L’intimée produit également des tableaux retraçant l’activité de Mr CLB et celle des autres conseillers (pièces 19 à 24, 26) qui démontre sans ambiguïté son insuffisance de résultats par rapport à ces derniers, ;Il s’ensuit que le licenciement de Mr CLB est fondé sur une cause réelle et sérieuse, objectivement établie par la société Financière de Placement, le seul fait que le nombre des conseillers ait diminué au cours des années n’étant pas suffisant pour démontrer que la cause réelle de son licenciement serait économique.

Il a, en conséquence, été à bon droit débouté par le jugement entrepris de sa demande de dommages-intérêts.
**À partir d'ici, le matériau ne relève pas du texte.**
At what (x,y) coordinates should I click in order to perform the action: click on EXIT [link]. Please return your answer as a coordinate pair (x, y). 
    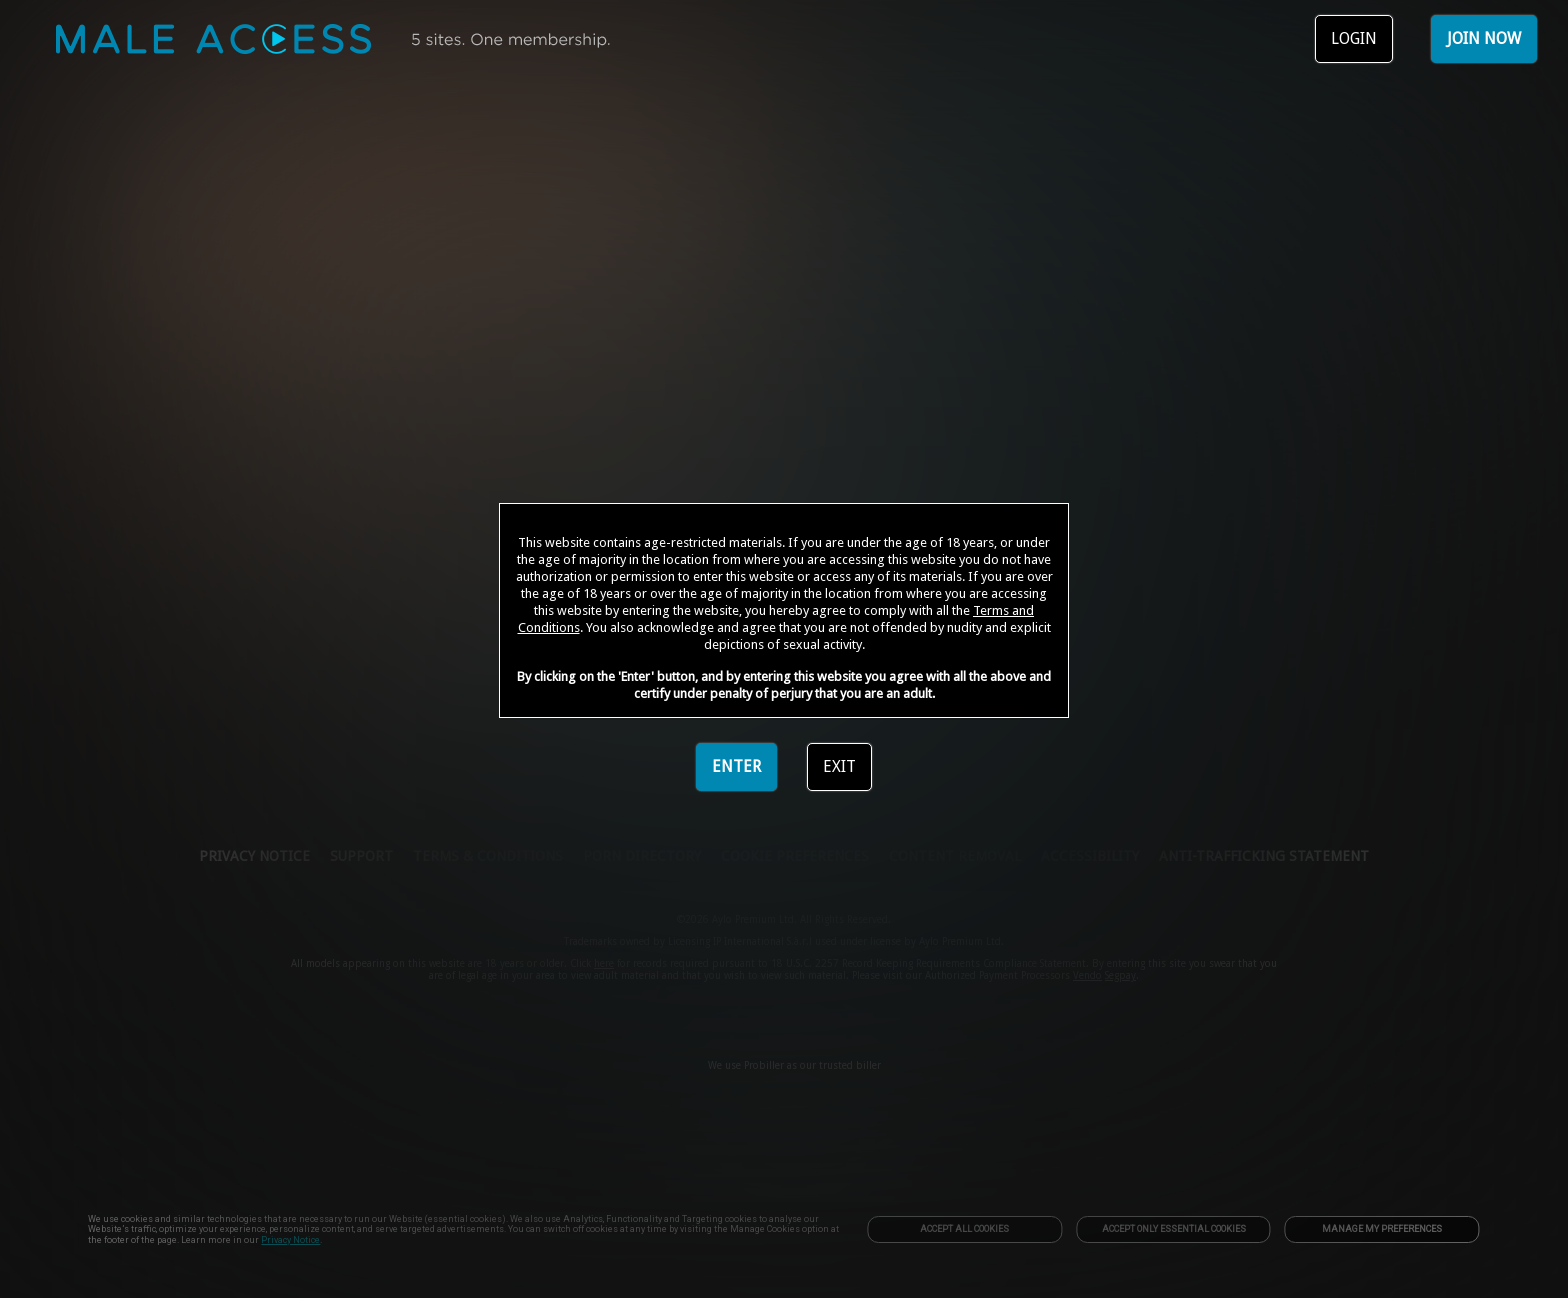
    Looking at the image, I should click on (839, 766).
Il est, en revanche, fondé à solliciter, en application de la convention collective des entreprises de courtage d’assurances (salarié de classe F) sur la base d’un salaire brut mensuel reconstitué de 2178,90 € les sommes de :

  • indemnité compensatrice de préavis (3 mois) : 6 192,16 €
  • congés payés afférents : 619,22 €
  • indemnité conventionnelle de licenciement (article 37: 25% du salaire brut par année d’ancienneté) : 2 209,35 €

La société Financière de Placement sera condamnée au paiement de ces sommes avec intérêts au taux légal à compter du 9 novembre 2005 et capitalisation des intérêts conformément aux dispositions de l’article 1154 du code civil.

Sur l’application des dispositions de l’article 700 du code de procédure civile et les dépens

L’équité appelle d’allouer à Mr CLB la somme de 2 000 € en application de l’article 700 du code de procédure civile, la société Financière de Placement, qui succombe en ses principales prétentions, étant déboutée de celle accessoire fondée sur ces mêmes dispositions et condamné aux dépens de première instance et d’appel.

Financière de Placement
Condamnée
Décision de la cour d’appel

Financière de Placement condamnée : Décision de la cour d’appel

PAR CES MOTIFS

CONFIRME le jugement entrepris en ce qu’il a débouté Mr CLB de sa demande de dommages-intérêts pour licenciement sans cause réelle et sérieuse,

L’INFIRME pour le surplus et statuant à nouveau,

CONDAMNE la société Financière de Placement à payer à Mr CLB les sommes de :

  • 53.164,10 € au titre du rappel de salaires pour la période allant du 1er novembre 2002 au 31 octobre 2004,
  • 5.316,41 € au titre des congés payés incidents,
  • 6.192,16 € à titre d’indemnité compensatrice de préavis,
  • 619,22 € au titre des congés payés afférents,
  • 2.209,35 € à titre d’indemnité conventionnelle de licenciement,

avec intérêts au taux légal à compter du 9 novembre 2005 et capitalisation des intérêts conformément aux dispositions de l’article 1154 du code civil,

  • 2.000,00 € en application de l’article 700 du code de procédure civile,

DÉBOUTE la société Financière de Placement de ses prétentions,

CONDAMNE la société Financière de Placement aux dépens de première instance et d’appel.